Work to be completed - Starting from the line containing "ოჲბვჟრთნარა გთ.", write out the rest of the entries exactly, through the final line, including nothing else.
+--
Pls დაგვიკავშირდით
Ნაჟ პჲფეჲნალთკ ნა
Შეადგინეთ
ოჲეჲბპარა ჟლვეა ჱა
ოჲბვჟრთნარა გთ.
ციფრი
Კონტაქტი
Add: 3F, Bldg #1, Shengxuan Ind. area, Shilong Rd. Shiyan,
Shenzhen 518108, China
+--
Task output -
ოჲბვჟრთნარა გთ.
ციფრი
Კონტაქტი
Add: 3F, Bldg #1, Shengxuan Ind. area, Shilong Rd. Shiyan,
Shenzhen 518108, China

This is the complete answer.